田中弘和: "E2F1 and c-Myc potentiate apoptosis through inhibition NF-κB that facilitates MnSOD-mediated ROS elimination"Molecular Cell. 9. 1017-1029 (2002)

Hirokazu Tanaka：“E2F1 和 c-Myc 通过抑制 NF-κB 促进细胞凋亡，促进 MnSOD 介导的 ROS 消除”《分子细胞》。

Fukuda, M, et al.: "Effect of transforming growth factor-beta 1 on the cell growth and Epstein-Barr virus reactivation in EBV-infected epithelial cell lines"Virology. 288. 109-118 (2001)

Fukuda, M 等人：“转化生长因子-β 1 对 EBV 感染的上皮细胞系中细胞生长和 Epstein-Barr 病毒再激活的影响”病毒学。

Ueda, S.: "Critical roles of c-kit tyrosine residues 567 and 719 in stem cell factor-induced chemotaxis: contribution of src family kinase and PI3-kinase on calcium mobilization and cell migrarion."Blood. 99. 3342-3349 (2002)

Ueda, S.：“c-kit 酪氨酸残基 567 和 719 在干细胞因子诱导的趋化性中的关键作用：src 家族激酶和 PI3 激酶对钙动员和细胞迁移的贡献。”血液。

Tanaka,H.: "E2F-1 and c-Myc potentiate apoptosis through inhibition NF-kB that facilitates MnSOD- mediated ROS elimination."Molecular Cell. 9. 1017-1029 (2002)

Tanaka, H.：“E2F-1 和 c-Myc 通过抑制 NF-kB 来增强细胞凋亡，从而促进 MnSOD 介导的 ROS 消除。”《分子细胞》。
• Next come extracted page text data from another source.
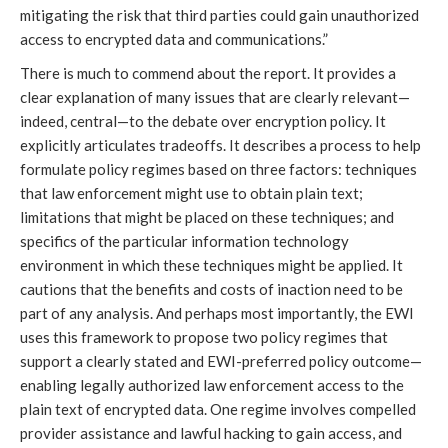
mitigating the risk that third parties could gain unauthorized
access to encrypted data and communications.”
There is much to commend about the report. It provides a
clear explanation of many issues that are clearly relevant—
indeed, central—to the debate over encryption policy. It
explicitly articulates tradeoffs. It describes a process to help
formulate policy regimes based on three factors: techniques
that law enforcement might use to obtain plain text;
limitations that might be placed on these techniques; and
specifics of the particular information technology
environment in which these techniques might be applied. It
cautions that the benefits and costs of inaction need to be
part of any analysis. And perhaps most importantly, the EWI
uses this framework to propose two policy regimes that
support a clearly stated and EWI-preferred policy outcome—
enabling legally authorized law enforcement access to the
plain text of encrypted data. One regime involves compelled
provider assistance and lawful hacking to gain access, and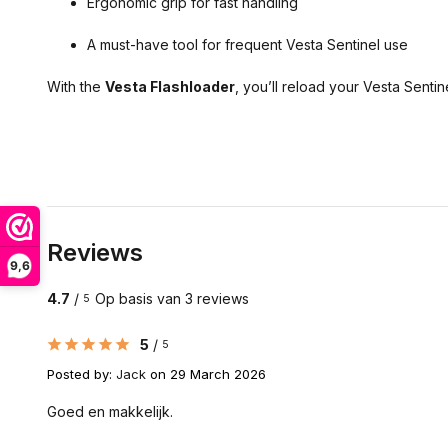
Ergonomic grip for fast handling
A must-have tool for frequent Vesta Sentinel use
With the
Vesta Flashloader
, you’ll reload your Vesta Sent
Reviews
9,6
4.7
/
Op basis van 3 reviews
5
5
/
5
Posted by:
Jack
on 29 March 2026
Goed en makkelijk.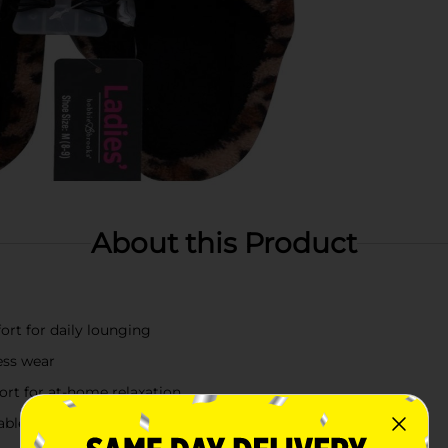
About this Product
ort for daily lounging
less wear
ort for at-home relaxation
nable touch to your loungewear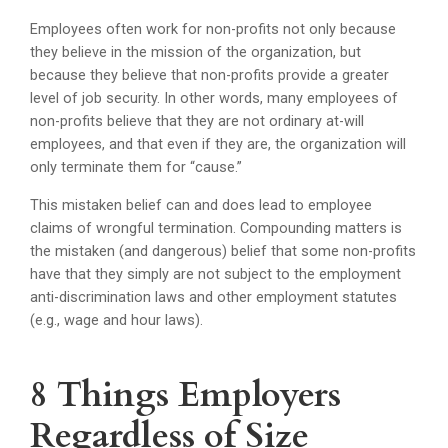
Employees often work for non-profits not only because
they believe in the mission of the organization, but
because they believe that non-profits provide a greater
level of job security. In other words, many employees of
non-profits believe that they are not ordinary at-will
employees, and that even if they are, the organization will
only terminate them for “cause.”
This mistaken belief can and does lead to employee
claims of wrongful termination. Compounding matters is
the mistaken (and dangerous) belief that some non-profits
have that they simply are not subject to the employment
anti-discrimination laws and other employment statutes
(e.g., wage and hour laws).
8 Things Employers
Regardless of Size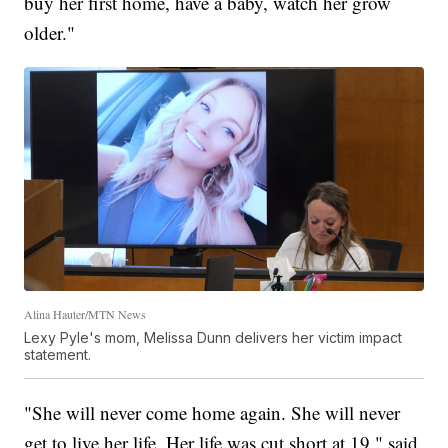
buy her first home, have a baby, watch her grow
older."
Alina Hauter/MTN News
Lexy Pyle's mom, Melissa Dunn delivers her victim impact
statement.
"She will never come home again. She will never
get to live her life. Her life was cut short at 19," said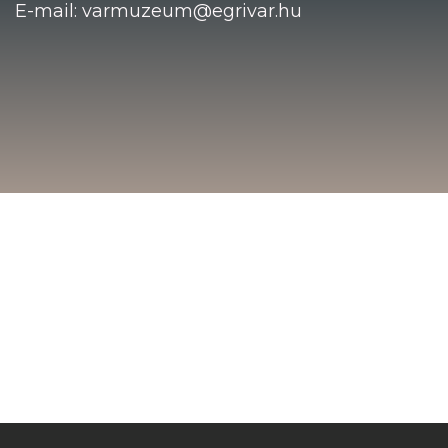
E-mail: varmuzeum@egrivar.hu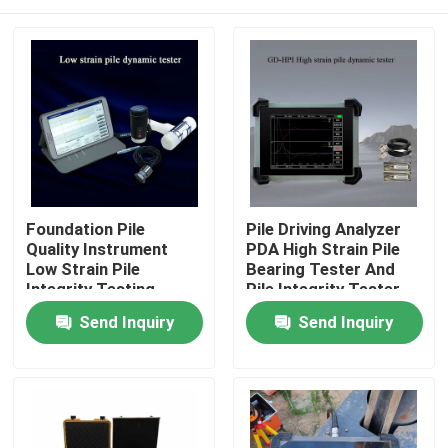
Foundation Pile
Pile Driving Analyzer
Quality Instrument
PDA High Strain Pile
Low Strain Pile
Bearing Tester And
Integrity Testing
Pile Integrity Tester
Instrument
Home
Send Inquiry
Send Inquiry
Products
About Us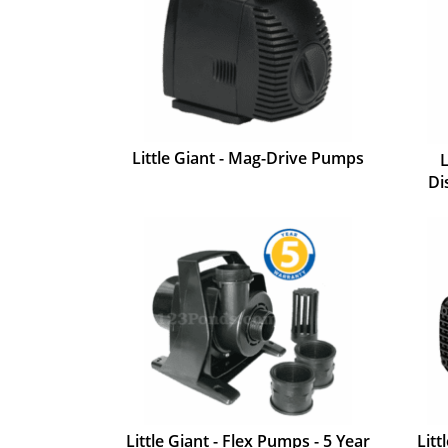
Little Giant - Mag-Drive Pumps
L
Di
Little Giant - Flex Pumps - 5 Year
Litt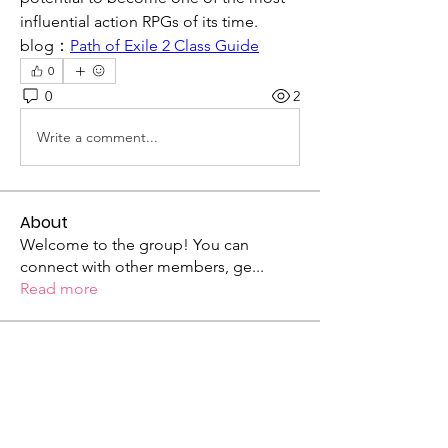
influential action RPGs of its time.
blog：
Path of Exile 2 Class Guide
0
0
2
Write a comment...
About
Welcome to the group! You can
connect with other members, ge
...
Read more
Members
mogy59059
Follow
mogy59059
Ramadan Calendar
Follow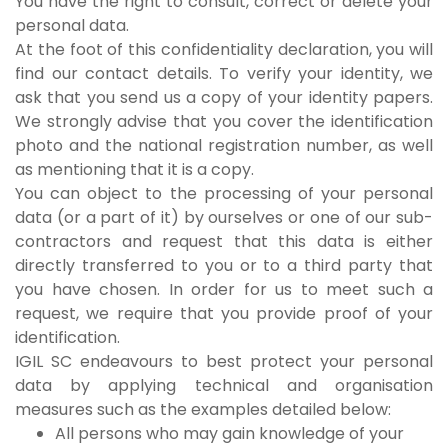
You have the right to consult, correct or delete your
personal data.
At the foot of this confidentiality declaration, you will
find our contact details. To verify your identity, we
ask that you send us a copy of your identity papers.
We strongly advise that you cover the identification
photo and the national registration number, as well
as mentioning that it is a copy.
You can object to the processing of your personal
data (or a part of it) by ourselves or one of our sub-
contractors and request that this data is either
directly transferred to you or to a third party that
you have chosen. In order for us to meet such a
request, we require that you provide proof of your
identification.
IGIL SC endeavours to best protect your personal
data by applying technical and organisation
measures such as the examples detailed below:
All persons who may gain knowledge of your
橋本光司: "Necessity of tyrosine 719 and phosphatidylinositol 3'-kinase-mediated signal pathway in constitutive activation and oncogenic potential of c-kit receptor tyrosine kinase with the Asp814V mutation"Blood. 101. 1094-1102 (2003)

Koji Hashimoto：“酪氨酸 719 和磷脂酰肌醇 3-激酶介导的信号通路在具有 Asp814V 突变的 c-kit 受体酪氨酸激酶的组成型激活和致癌潜力中的必要性”Blood。